The language of said reservation is only susceptible to the construction that the “position and contentions not decided by the order should be reserved,” and not as appellant urges, that her contention that there should not be a partial distribution is also reserved. The contention made as to the aggregate amount of bonds owned by the estate still remained to be decided.
The petition of respondent Wood, as well as the objections filed by the executor and appellant, designate the Liberty Loan bonds as well as the Treasury notes found in the safety deposit box, whether inventoried as belonging to the estate or claimed by the J. T. Investment Company, as “government bonds,” as did the attorneys in their statements to the court as hereinbefore shown.
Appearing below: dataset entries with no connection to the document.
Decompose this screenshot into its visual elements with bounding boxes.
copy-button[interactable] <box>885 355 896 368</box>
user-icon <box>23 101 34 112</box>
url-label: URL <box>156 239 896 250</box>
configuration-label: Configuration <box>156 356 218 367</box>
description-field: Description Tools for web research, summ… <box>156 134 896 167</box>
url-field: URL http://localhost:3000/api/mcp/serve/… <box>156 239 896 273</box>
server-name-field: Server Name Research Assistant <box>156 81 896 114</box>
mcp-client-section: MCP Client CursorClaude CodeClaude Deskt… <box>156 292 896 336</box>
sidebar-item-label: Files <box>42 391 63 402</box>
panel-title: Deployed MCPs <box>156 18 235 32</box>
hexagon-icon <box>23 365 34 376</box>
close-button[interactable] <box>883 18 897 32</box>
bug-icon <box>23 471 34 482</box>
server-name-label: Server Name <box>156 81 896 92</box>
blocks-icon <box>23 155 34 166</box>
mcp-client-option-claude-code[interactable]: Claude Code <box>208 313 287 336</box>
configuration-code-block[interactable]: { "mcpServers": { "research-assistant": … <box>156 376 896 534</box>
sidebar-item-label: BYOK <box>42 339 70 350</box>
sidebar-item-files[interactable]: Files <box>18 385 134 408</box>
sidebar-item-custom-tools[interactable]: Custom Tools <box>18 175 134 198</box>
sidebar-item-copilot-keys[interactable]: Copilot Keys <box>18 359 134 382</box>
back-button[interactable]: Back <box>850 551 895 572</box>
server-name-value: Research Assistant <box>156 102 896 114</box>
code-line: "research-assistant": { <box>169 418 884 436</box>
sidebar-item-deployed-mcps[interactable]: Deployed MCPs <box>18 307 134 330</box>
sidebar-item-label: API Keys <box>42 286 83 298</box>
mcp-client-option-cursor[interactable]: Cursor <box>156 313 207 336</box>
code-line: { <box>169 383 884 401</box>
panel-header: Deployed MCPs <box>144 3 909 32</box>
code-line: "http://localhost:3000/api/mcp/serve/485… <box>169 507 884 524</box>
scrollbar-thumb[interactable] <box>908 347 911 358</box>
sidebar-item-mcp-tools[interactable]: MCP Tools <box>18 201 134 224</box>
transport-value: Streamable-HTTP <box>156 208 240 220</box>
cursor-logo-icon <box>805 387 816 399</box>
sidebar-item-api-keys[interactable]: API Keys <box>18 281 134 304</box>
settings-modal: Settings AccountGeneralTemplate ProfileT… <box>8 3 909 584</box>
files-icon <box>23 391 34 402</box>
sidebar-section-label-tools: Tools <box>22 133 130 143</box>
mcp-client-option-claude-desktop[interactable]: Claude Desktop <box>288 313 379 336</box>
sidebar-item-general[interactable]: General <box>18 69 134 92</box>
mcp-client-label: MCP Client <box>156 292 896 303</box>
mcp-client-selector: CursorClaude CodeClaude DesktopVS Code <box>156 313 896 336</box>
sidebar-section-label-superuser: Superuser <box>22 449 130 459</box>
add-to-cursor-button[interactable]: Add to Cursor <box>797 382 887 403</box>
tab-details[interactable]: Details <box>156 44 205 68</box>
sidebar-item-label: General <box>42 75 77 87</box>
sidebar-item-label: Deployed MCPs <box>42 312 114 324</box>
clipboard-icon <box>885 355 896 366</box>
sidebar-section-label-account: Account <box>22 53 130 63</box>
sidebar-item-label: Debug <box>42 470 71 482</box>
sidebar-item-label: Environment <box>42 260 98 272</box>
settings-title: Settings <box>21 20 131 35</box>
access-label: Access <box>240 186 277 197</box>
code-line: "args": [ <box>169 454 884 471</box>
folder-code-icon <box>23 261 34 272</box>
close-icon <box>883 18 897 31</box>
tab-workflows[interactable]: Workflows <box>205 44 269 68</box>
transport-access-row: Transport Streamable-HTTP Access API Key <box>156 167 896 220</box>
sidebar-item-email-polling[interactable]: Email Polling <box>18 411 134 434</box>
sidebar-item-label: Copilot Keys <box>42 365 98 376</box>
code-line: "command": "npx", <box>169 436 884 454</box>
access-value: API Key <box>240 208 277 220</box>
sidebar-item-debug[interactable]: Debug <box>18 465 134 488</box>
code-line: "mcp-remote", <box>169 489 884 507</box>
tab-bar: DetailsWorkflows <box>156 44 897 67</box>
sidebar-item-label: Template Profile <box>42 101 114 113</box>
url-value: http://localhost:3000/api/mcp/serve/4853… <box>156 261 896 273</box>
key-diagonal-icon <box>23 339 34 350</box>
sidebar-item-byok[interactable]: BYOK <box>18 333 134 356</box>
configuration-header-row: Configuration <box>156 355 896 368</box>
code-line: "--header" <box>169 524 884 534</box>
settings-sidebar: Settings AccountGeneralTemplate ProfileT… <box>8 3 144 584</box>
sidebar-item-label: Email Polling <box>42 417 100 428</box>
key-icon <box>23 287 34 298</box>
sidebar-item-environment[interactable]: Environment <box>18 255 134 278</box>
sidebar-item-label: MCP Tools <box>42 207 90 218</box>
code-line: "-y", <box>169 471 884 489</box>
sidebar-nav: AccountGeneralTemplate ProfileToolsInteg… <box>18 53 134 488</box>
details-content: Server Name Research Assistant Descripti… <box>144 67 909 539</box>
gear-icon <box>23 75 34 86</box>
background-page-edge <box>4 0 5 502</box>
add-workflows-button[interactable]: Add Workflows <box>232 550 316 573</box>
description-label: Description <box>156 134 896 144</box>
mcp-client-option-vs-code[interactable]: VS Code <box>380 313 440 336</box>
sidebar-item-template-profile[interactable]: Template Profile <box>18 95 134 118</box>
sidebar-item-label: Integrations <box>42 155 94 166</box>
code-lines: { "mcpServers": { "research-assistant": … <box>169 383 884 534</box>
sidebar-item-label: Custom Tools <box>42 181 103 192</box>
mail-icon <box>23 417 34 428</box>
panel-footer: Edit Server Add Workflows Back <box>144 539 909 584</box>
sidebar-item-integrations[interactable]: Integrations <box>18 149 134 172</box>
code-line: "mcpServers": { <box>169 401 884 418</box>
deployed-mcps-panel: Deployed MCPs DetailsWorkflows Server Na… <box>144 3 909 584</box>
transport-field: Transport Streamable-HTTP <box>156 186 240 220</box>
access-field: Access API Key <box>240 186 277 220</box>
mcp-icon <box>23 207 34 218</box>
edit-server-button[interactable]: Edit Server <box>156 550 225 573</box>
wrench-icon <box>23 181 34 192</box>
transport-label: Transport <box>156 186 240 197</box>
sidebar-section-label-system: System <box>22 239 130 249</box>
Webster's New International Dictionary, under the subhead “Specific: Finance,” in defining “bond,” says: “Such an instrument made by a government or corporation as an evidence of debt, usually for the purpose of borrowing money; hence, loosely, any interest bearing certificate issued by a government or corporation, esp. when a date is set for the payment of the principal.” We therefore are of the opinion that both Liberty Loan bonds and Treasury notes issued by the government are properly designated “government bonds,” that there is no uncertainty in the bequest under the facts shown herein, and that no error was committed by the court in so designating the Treasury notes described in the order. The bequest was “$50,000.00 par value,” and we think it would be immaterial if a difference existed between the par and market value of the respective “bonds.”
In our opinion, the verified petition, verified objections, the inventory and appraisement, and the admissions of interested parties made a sufficient showing to justify the order (Estate of Johnson [Cal. Sup.] 218 Cal. 501, 23 P.(2d) 1012), and that the court did not abuse the discretion vested in it in so ruling.
ARCHBALD, Justice pro tem.
We concur: STEPHENS, P. J.; DESMOND, J.